28En première lecture, La Prisonnière est donc une pièce qui peint l’homosexualité de manière ambiguë. En premier lieu, elle pose une lesbienne lointaine et abusive qui réduit à sa merci une jeune femme pourtant forte et pleine de qualités. Mais, ce faisant, Bourdet ménage la figure d’Irène, largement victimisée. Surtout, le discours véhiculé n’est pas si catégorique que cela : les clichés lesbophobes les plus violents sont évités ; ceux qui demeurent sont le plus souvent tamisés ; et, çà et là, quand il s’agit d’Irène, on relève un regard en empathie et, plus généralement, une idéologie du « laisser-faire » point trop empreinte de morale en matière de pratiques amoureuses. Ainsi ne reproche-t-on guère à Montcel de préférer sa maîtresse à ses filles. Après avoir accusé son père de les avoir abandonnées, elle et sa sœur, Irène prononce en effet cette phrase qui dilue le reproche et pourrait constituer la moralité de la pièce : « Tu as fait ce qu’il t’a plu. Nous n’avons pas à te juger : ce n’est pas notre rôle » (Bourdet, [1926] 1960, p. 196). Par ailleurs, on plaide en faveur de relations érotiques décontractées et tendres mais débarrassées des habituelles scories sentimentales32. Enfin, on ne cherche pas à régenter les actions et encore moins les pensées des autres :
JACQUES : Comment veux-tu que je connaisse tes pensées ? Elles sont à toi, d’ailleurs. Les pensées de chaque être lui appartiennent et les tiennes ne me regardent pas.
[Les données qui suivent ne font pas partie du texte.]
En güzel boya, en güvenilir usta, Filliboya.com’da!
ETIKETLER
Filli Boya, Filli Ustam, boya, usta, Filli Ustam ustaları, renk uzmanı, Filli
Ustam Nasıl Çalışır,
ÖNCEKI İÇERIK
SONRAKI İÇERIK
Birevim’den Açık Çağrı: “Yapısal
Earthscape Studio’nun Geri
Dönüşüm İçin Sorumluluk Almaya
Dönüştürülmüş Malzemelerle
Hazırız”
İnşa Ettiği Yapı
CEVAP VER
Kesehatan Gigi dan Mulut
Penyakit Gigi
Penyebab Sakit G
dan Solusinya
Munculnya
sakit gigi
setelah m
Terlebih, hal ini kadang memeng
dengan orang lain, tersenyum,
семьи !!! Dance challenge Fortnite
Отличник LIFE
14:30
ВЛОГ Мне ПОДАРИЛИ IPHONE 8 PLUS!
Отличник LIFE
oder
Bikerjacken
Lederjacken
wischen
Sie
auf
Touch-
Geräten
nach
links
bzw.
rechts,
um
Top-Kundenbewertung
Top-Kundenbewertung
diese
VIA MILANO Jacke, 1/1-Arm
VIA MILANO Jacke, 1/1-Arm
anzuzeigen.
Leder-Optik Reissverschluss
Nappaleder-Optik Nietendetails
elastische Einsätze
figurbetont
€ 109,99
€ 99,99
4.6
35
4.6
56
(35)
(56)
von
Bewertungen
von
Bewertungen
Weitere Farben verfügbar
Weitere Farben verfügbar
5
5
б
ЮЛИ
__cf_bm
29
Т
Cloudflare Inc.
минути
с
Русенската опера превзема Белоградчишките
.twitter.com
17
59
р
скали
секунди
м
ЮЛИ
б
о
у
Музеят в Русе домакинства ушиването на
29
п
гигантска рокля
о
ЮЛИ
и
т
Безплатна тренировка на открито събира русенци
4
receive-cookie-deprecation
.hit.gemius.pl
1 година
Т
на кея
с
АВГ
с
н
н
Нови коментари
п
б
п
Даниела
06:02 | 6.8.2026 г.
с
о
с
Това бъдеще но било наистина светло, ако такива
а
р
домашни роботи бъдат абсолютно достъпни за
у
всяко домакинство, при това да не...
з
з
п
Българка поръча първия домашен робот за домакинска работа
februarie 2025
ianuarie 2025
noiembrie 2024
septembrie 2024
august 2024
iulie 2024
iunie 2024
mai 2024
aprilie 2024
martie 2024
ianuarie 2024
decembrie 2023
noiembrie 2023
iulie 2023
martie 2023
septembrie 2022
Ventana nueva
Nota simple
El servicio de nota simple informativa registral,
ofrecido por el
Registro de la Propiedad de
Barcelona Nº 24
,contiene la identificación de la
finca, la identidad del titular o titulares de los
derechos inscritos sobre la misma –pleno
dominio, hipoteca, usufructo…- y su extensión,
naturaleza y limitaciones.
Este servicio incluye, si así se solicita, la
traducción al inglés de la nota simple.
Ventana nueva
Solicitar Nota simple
IRÈNE : Mais je ne te cache rien ! Rien dont tu doives te tourmenter, je te le jure.
JACQUES : Ça… (Geste.)
IRÈNE : Tu ne me crois pas ? Eh bien, interroge-moi, alors. J’aime encore mieux ça.
JACQUES : Oh ! non, non… Surtout pas ça ! Laissons dans l’ombre ce qui est fait pour l’ombre ! (Bourdet, [1926] 1960, p. 302)
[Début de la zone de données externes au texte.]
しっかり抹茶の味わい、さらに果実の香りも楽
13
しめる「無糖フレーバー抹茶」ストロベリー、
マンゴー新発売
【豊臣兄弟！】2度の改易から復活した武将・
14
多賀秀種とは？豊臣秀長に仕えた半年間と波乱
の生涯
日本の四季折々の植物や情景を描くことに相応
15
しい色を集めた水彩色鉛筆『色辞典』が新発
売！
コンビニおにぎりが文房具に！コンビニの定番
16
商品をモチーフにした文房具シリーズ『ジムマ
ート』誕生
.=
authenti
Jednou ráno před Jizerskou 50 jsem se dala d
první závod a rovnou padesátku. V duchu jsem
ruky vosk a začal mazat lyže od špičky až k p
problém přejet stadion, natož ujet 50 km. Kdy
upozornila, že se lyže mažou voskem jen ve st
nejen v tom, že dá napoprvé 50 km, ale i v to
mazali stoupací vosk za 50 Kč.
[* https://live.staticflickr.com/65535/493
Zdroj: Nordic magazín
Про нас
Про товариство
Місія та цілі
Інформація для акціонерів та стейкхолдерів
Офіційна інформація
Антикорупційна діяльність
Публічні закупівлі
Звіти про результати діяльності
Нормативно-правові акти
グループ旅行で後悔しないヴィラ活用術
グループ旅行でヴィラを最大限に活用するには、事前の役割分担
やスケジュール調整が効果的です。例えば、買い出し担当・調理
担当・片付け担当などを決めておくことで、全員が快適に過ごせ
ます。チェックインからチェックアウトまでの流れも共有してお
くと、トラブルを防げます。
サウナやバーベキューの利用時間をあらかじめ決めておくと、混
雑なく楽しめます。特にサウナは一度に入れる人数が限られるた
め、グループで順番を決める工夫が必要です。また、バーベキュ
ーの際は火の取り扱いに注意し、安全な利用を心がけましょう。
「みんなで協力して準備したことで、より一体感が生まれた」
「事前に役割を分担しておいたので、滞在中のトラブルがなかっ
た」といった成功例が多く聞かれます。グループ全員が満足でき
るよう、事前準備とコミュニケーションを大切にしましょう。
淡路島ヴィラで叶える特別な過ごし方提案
29La mention de l’ombre teinte négativement la phrase ; toutefois, l’ensemble dessine le périmètre d’un jardin secret et une tolérance raisonnable à défaut d’une acceptation pleine, entière et publique. Redisons-le : ce n’est pas si mal pour un texte qui a cent ans.
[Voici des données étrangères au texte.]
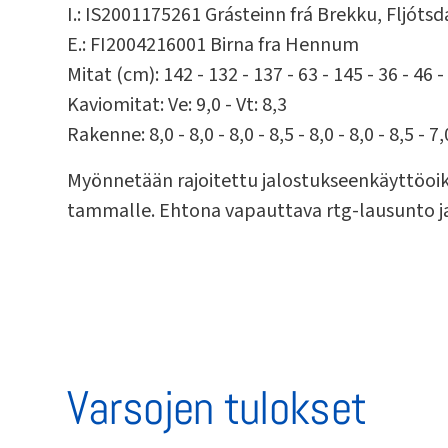
I.: IS2001175261 Grásteinn frá Brekku, Fljótsd
E.: FI2004216001 Birna fra Hennum
Mitat (cm): 142 - 132 - 137 - 63 - 145 - 36 - 46 - 
Kaviomitat: Ve: 9,0 - Vt: 8,3
Rakenne: 8,0 - 8,0 - 8,0 - 8,5 - 8,0 - 8,0 - 8,5 - 7
Myönnetään rajoitettu jalostukseenkäyttöoike
tammalle. Ehtona vapauttava rtg-lausunto ja
Varsojen tulokset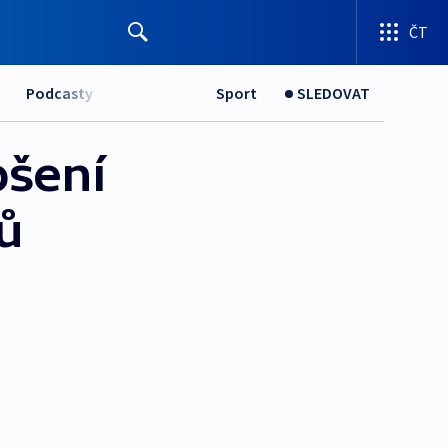
ČT
Podcasty
Sport
SLEDOVAT
pšení
ů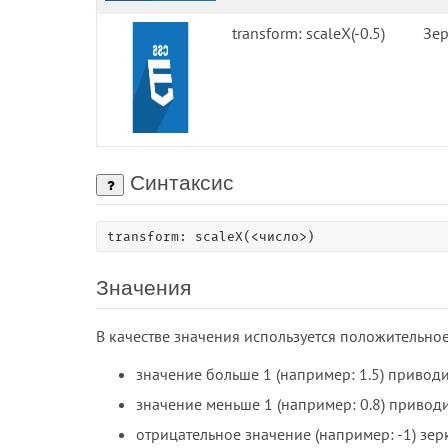
transform: scaleX(-0.5)
Зер
Синтаксис
transform: scaleX(<число>)
Значения
В качестве значения используется положительно
значение больше 1 (например: 1.5) привод
значение меньше 1 (например: 0.8) привод
отрицательное значение (например: -1) зер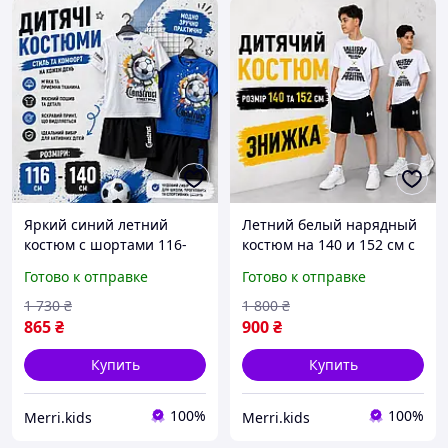
Яркий синий летний
Летний белый нарядный
костюм с шортами 116-
костюм на 140 и 152 см с
122-128-134-140 Венгрия
принтом для мальчика
Готово к отправке
Готово к отправке
для мальчик подростка,
подростка, детский серый
детский комплект с
комплект футболка
1 730
₴
1 800
₴
рисунком на 6-11 лет
шорты
865
₴
900
₴
Купить
Купить
100%
100%
Merri.kids
Merri.kids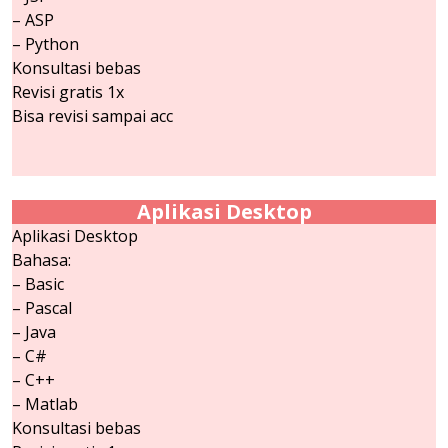
– ASP
– Python
Konsultasi bebas
Revisi gratis 1x
Bisa revisi sampai acc
Aplikasi Desktop
Aplikasi Desktop
Bahasa:
– Basic
– Pascal
– Java
– C#
– C++
– Matlab
Konsultasi bebas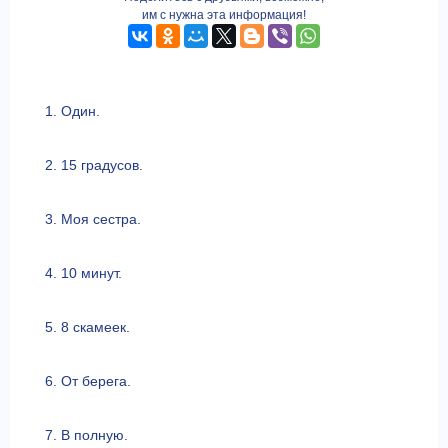
им с нужна эта информация!
1. Один.
2. 15 градусов.
3. Моя сестра.
4. 10 минут.
5. 8 скамеек.
6. От берега.
7. В полную.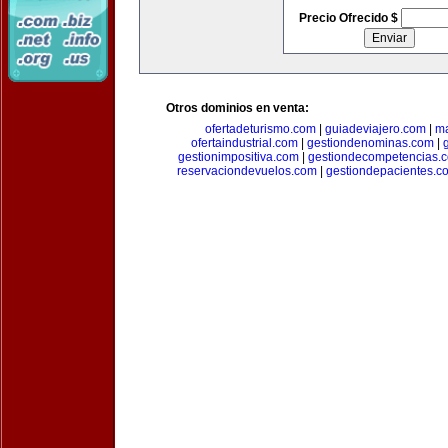
Precio Ofrecido $
Otros dominios en venta:
ofertadeturismo.com
|
guiadeviajero.com
|
ma
ofertaindustrial.com
|
gestiondenominas.com
|
gestionimpositiva.com
|
gestiondecompetencias.
reservaciondevuelos.com
|
gestiondepacientes.c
30Là où Bourdet va vraiment plus loin que ce qu’on attend d’une pièce écrite par un homme en 1926, c’est la manière dont il complexifie le portrait des maris. Les critiques les plus perspicaces de 1926 ont noté que La Prisonnière était finalement une pièce d’hommes33. C’est vrai à condition d’ajouter que leur octroyer une telle place permet à l’auteur de donner des ombres aux portraits masculins, tout particulièrement celui de Jacques Virieu – l’homme par excellence, si l’on en juge par son nom fondé sur « vir ». À première vue, le personnage est positif. L’amoureux sans espoir d’Irène est une victime par rebond. Malgré cela, il apparaît d’abord comme un soutien, le seul sur lequel puisse compter Irène. Il participe au subterfuge d’Irène, pris de pitié devant sa détresse. Cela se reproduit à la fin du deuxième acte quand la jeune femme vient lui offrir sa main (et le reste) dans une tentative désespérée de se soustraire au pouvoir de Madame d’Aiguines. Il la met en garde plusieurs fois et ses scrupules l’honorent. Jusque-là, c’est un Jacques auquel on peut souscrire : il souffre lui aussi et on sent, dès la fin de l’acte II, qu’il vient de signer un marché de dupes. Plus encore que pour Irène – car son mal à elle échappe : on n’en voit que le résultat, jamais la cause de front –, le mal de Jacques peut toucher le public.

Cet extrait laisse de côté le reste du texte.